Apart from the vpgatherdds it looks like about 9 uops, with 3 of them going to port 5, so 3 cycles bottlenecked on that port or about 2.25 cycles if there are no bottleneck (because the vpgatherdd might not use port 5). On Broadwell, the vpgather family is much improved over Haswell, but still takes about 0.9 cycles per element for vpgatherdd, so that's about 29 cycles right there. So we are right back to where we started, around 32 cycles.

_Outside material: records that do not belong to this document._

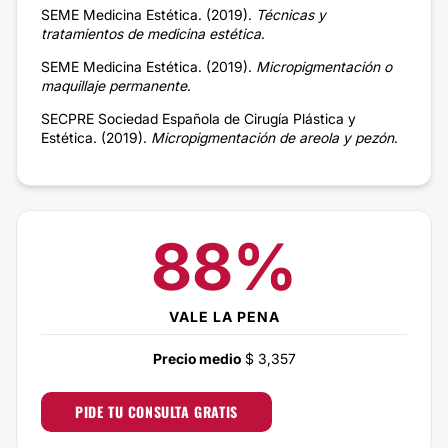
SEME Medicina Estética. (2019).
Técnicas y
tratamientos de medicina estética
.
SEME Medicina Estética. (2019).
Micropigmentación o
maquillaje permanente
.
SECPRE Sociedad Española de Cirugía Plástica y
Estética. (2019).
Micropigmentación de areola y pezón
.
88%
VALE LA PENA
Precio medio
$ 3,357
PIDE TU CONSULTA GRATIS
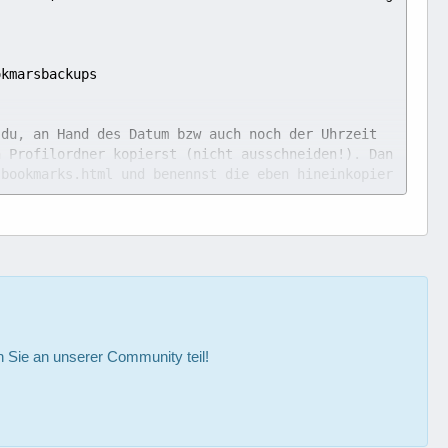
du, an Hand des Datum bzw auch noch der Uhrzeit 
n Profilordner kopierst (nicht ausschneiden!). Dan
 bookmarks.html und benennst die eben hineinkopier
Sie an unserer Community teil!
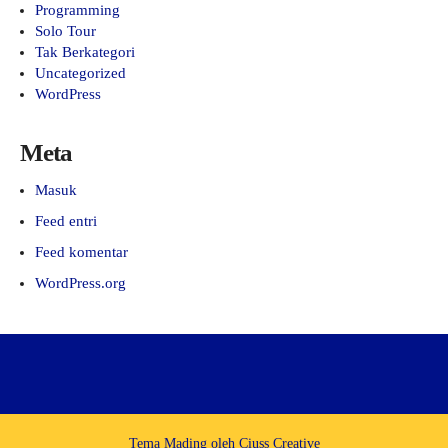
Programming
Solo Tour
Tak Berkategori
Uncategorized
WordPress
Meta
Masuk
Feed entri
Feed komentar
WordPress.org
Tema Mading oleh
Ciuss Creative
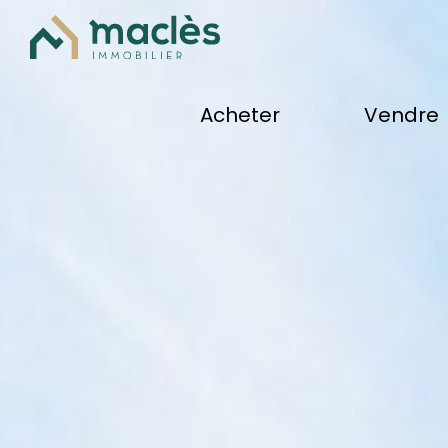
acheter
vendre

Still, there is some hope:

  • The 0.9 cycles per element is for mostly pure vpgatherdd activity. Perhaps then the blending code is more or less free, and we are around 29 cycles (realistically, the movups will still be competing with the gather, however).
  • vpgatherdd got a lot better again in Skylake, to about 0.6 cycles per element, so this strategy will start to help significantly when you upgrade your hardware to Skylake. (And the strategy may pull slightly farther ahead of vpinsrb with AVX512BW, where byte blends with a k-register mask are efficient, and vpgatherdd zmm per-element gather throughput is slightly higher than ymm (InstLatx64).)
  • Pre-processing gives you the chance to check if duplicate elements are being read from array. In that case, you could potentially reduce the number of gathers. For example, if only half of the elements in offset are unique, you can only do two gathers to collect 16 elements and then pshufb register to duplicate elements as needed. The "reduction" has to be more general, but it doesn't actually seem more expensive (and could be cheaper) since pshufb is quite general does most of the work.

Expanding on that last idea: you would dispatch at runtime to a routine that knows how to do 1, 2, 3 or 4 gathers depending on how many elements are needed. That is fairly quantized, but you could always dispatch in a more fine-grained way with scalar loads (or gathers with larger elements, which are faster) between those cutoff points. You'll hit diminishing returns pretty quickly.

You can even extend that to handling nearby elements - after all, you are grabbing 4 bytes to get a byte: so if any of those 3 wasted bytes is actually at another used offset value, then you get it nearly for free. Now, this needs an even more general reduction phase but it still seems like pshufb will do the heavy lifting and most of the hard work is limited to the pre-processing.


1 This is one of a handful of SSE/AVX instructions where the memory source form of the instruction is quite a bit more efficient than the reg-reg form: the reg-reg form needs 2 uops on port 5 which limits it to a throughput of 0.5 per cycle and gives it a latency of 2. Evidently the memory load path avoids one of the shuffles/blends that are needed on port 5. vpbroadcastd/q are like that too.

2 With two loads and one store per cycle, this is will be running much close to the ragged edge of the maximum theoretical performance: it's maxing out the L1 operation throughput which often results in hiccups: for example, there may not be any spare cycles to accept incoming cache lines from L2.